TTLs (time to live) are very useful features of Cassandra. They essentially provide an automatic deletion timer on any piece of data inserted into Cassandra. They can be specified either as part of an insert or update statement or set by default in a table’s schema and apply down to the column/value level in the data. Once the TTL expires it is as if the data was deleted but with the added advantage that no tombstone record is required and the data can be completely erased through compactions relatively quickly.

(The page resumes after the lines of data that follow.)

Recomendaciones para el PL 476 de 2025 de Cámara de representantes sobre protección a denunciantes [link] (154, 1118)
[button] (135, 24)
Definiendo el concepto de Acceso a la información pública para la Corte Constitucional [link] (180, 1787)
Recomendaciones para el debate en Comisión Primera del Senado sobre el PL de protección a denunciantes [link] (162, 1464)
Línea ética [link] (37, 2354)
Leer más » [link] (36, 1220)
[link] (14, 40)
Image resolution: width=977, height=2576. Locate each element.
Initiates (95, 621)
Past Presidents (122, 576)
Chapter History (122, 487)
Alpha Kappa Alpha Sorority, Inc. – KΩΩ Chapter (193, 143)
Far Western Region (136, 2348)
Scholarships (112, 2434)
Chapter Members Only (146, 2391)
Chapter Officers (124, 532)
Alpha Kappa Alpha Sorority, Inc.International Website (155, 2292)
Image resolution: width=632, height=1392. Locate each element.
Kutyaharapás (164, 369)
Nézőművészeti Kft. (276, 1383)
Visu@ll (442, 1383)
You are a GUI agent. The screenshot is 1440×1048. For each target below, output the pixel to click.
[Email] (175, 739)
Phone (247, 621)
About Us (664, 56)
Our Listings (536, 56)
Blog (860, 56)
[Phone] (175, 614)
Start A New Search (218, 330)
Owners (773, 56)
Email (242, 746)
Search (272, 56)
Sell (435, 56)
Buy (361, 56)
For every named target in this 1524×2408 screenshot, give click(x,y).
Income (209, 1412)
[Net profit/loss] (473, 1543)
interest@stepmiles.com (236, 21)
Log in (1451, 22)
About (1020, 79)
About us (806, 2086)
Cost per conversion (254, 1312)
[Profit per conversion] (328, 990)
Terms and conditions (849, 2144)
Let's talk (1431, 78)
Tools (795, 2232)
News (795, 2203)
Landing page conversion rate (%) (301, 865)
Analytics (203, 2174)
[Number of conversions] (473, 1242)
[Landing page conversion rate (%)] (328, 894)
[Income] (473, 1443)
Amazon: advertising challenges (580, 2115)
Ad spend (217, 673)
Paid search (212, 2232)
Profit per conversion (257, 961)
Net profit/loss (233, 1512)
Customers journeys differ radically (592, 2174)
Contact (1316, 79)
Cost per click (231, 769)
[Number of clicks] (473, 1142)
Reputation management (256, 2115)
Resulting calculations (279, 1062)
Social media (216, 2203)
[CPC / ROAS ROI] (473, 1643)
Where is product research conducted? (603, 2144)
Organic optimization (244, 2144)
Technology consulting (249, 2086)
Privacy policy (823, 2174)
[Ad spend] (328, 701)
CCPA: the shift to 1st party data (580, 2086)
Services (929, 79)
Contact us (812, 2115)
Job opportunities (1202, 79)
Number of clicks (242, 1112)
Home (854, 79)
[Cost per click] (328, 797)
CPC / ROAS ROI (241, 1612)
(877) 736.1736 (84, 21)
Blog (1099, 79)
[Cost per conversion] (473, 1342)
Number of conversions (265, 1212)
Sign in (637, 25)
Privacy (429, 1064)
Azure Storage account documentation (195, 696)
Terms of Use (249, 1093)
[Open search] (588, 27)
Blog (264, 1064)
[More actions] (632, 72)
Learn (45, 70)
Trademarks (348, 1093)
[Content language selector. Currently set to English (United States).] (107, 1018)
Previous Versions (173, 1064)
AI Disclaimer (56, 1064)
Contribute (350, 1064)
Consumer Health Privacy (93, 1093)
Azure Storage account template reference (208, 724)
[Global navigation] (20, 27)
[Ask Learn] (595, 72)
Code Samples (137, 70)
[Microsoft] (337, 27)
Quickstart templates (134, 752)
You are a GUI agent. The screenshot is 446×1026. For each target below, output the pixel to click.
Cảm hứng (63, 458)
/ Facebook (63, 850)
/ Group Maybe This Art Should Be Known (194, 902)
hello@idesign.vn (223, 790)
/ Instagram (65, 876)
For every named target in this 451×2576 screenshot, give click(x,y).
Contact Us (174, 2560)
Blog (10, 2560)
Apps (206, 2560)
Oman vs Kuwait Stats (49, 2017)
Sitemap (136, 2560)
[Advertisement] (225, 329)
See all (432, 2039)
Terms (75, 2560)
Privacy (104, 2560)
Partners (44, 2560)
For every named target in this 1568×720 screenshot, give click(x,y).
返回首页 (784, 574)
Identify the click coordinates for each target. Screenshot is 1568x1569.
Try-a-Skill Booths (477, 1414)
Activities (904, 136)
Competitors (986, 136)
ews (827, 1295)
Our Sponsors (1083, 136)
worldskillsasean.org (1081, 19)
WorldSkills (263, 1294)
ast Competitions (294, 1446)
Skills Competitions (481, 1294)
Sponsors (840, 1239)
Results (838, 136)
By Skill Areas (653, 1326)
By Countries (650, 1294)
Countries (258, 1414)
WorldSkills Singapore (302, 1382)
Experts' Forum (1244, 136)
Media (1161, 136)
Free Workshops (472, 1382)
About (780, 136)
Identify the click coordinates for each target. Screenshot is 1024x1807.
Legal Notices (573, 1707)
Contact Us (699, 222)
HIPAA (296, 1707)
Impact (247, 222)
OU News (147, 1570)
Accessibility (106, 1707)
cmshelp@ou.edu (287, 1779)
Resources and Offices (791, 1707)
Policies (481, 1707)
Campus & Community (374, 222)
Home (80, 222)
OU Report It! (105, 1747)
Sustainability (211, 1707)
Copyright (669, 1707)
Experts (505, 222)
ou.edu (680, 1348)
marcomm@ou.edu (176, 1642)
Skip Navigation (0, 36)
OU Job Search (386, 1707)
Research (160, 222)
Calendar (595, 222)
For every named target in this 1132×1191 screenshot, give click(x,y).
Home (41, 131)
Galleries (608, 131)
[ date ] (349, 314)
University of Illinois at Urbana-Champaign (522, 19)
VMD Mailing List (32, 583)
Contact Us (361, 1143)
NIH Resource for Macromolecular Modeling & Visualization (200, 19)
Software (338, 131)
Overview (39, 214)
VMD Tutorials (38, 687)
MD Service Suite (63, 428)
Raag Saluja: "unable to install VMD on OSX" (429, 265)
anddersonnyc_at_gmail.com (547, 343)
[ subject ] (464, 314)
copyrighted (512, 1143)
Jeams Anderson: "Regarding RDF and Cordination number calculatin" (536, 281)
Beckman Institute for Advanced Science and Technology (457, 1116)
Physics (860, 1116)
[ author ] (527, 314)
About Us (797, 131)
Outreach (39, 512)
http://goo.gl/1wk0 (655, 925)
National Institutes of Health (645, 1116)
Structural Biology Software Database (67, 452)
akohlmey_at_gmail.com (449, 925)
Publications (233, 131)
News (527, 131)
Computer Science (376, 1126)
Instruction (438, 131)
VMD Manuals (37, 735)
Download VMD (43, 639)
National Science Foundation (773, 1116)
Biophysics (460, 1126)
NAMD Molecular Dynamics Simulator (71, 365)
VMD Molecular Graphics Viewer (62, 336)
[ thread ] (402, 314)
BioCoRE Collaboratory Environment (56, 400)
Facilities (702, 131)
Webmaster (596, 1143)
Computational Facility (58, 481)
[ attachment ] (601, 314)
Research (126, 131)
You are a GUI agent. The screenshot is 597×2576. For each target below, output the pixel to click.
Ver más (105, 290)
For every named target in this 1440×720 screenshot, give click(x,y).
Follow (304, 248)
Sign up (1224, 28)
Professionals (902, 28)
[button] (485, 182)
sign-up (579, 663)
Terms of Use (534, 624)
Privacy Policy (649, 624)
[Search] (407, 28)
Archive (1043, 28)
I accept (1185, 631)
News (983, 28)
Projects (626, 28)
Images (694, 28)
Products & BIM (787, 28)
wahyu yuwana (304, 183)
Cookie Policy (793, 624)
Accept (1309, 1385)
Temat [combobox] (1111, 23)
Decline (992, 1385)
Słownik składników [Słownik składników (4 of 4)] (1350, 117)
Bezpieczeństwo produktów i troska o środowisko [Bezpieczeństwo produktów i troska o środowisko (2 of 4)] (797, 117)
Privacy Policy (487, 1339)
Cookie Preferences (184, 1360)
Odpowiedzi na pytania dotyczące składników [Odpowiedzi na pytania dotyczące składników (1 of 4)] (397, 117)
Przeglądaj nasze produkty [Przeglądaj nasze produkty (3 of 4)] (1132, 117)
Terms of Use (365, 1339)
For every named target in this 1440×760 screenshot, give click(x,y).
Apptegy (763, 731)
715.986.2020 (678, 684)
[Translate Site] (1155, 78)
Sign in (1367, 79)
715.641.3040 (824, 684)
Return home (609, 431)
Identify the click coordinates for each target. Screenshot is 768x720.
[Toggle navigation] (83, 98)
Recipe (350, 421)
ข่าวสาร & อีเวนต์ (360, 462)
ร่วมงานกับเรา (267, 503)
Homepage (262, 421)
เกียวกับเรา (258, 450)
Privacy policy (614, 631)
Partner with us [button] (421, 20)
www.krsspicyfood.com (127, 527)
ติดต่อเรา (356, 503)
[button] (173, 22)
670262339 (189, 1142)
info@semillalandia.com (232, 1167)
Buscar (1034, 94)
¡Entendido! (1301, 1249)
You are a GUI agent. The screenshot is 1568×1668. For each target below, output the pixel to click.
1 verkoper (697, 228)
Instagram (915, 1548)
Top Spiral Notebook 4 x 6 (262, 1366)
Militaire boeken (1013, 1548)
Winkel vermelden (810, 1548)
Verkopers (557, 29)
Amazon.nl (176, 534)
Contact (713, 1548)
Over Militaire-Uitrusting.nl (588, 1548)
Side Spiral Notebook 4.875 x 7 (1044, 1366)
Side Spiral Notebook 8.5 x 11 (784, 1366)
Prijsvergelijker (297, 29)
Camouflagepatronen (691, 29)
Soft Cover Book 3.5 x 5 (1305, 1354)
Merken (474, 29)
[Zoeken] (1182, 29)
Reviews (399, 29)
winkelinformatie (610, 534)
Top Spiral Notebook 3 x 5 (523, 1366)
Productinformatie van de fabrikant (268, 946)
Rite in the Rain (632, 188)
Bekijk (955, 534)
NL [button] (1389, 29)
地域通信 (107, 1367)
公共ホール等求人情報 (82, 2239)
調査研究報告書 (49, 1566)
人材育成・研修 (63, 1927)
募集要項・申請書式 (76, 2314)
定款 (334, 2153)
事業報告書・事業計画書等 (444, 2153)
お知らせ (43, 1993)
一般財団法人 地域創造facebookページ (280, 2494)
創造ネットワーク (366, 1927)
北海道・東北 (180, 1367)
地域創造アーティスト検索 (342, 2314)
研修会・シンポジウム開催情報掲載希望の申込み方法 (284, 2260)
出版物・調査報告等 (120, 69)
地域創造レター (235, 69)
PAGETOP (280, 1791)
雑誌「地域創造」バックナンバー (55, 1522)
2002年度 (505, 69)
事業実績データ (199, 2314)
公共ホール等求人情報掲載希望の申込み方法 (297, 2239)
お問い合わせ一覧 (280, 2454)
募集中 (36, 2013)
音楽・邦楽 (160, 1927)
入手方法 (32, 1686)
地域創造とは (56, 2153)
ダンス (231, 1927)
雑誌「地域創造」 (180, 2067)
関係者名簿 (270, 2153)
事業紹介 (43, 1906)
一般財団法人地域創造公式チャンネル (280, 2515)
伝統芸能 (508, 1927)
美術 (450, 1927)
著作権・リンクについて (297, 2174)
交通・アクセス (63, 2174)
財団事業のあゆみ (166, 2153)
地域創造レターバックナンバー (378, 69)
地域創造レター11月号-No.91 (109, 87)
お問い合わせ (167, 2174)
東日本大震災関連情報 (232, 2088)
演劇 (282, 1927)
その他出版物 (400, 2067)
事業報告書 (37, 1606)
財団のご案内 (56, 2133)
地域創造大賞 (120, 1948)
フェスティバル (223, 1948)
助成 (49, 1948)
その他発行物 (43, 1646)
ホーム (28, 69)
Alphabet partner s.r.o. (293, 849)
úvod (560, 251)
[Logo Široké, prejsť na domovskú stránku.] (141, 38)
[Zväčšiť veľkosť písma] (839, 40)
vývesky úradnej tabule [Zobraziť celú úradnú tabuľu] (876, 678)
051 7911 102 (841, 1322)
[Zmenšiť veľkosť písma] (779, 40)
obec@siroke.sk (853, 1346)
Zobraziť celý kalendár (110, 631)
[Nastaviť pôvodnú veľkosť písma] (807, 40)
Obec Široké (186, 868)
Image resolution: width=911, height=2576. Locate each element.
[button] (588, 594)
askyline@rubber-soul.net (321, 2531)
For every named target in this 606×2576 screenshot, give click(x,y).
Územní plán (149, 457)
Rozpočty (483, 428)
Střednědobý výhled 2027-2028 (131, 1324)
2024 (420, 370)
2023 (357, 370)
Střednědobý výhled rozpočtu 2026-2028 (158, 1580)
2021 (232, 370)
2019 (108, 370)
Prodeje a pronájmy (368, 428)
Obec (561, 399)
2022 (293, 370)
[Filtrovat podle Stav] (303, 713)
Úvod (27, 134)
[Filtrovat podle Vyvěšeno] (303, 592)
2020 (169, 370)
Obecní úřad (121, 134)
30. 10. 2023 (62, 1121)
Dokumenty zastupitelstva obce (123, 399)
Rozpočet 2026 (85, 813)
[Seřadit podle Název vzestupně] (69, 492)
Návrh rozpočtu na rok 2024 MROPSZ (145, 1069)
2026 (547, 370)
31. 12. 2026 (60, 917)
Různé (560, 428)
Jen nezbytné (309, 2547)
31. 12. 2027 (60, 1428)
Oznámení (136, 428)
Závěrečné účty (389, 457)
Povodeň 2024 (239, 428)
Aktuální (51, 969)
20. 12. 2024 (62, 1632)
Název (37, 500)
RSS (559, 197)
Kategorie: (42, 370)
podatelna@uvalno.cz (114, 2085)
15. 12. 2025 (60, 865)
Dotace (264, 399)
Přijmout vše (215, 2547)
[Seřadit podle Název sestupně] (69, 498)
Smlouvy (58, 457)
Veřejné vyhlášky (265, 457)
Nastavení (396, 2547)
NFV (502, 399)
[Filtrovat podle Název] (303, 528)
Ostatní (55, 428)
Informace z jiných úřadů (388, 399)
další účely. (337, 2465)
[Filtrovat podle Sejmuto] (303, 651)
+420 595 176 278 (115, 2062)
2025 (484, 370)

However, in some circumstances TTLs can complicate matters if you wish to restore data either for disaster recovery or testing purposes. For example, we recently wanted to do some tuning of the Apache Spark jobs used for our Instametrics cluster. To achieve this we wanted a production-size data set that was relatively static. Our problem was our raw Instametrics data had quite a short TTL (24hrs for low-value data) and so by the time we copied a snapshot to a separate cluster and then loaded it, the data had already expired!
We could have likely hacked around this problem by winding back the clock on the test cluster but we figured there had to be a better solution, and this was also a good opportunity for some of our developers to get some more hands-on experience with core Cassandra code and SSTable formats. As a result, we produced a tool called TTLRemover which streams data from an existing SSTable to a new SSTable, removing TTL fields along the way. The result is a set of SSTables without TTLs, so that your data doesn’t disappear before you have loaded it.
We figured we probably weren’t the only people looking for a solution to this problem so we’ve published the tool to our GitHub here: https://github.com/instaclustr/TTLRemover. The tool is still pretty basic and, to be honest, a bit of a hack but if you’re stuck trying to retrieve TTL’s data then it will quite possibly be very useful to you.
This is the first, small step in our plans to increase our contributions to the open source community both through publishing our internal tools where that makes sense and direct contributions to the major open source projects that we use.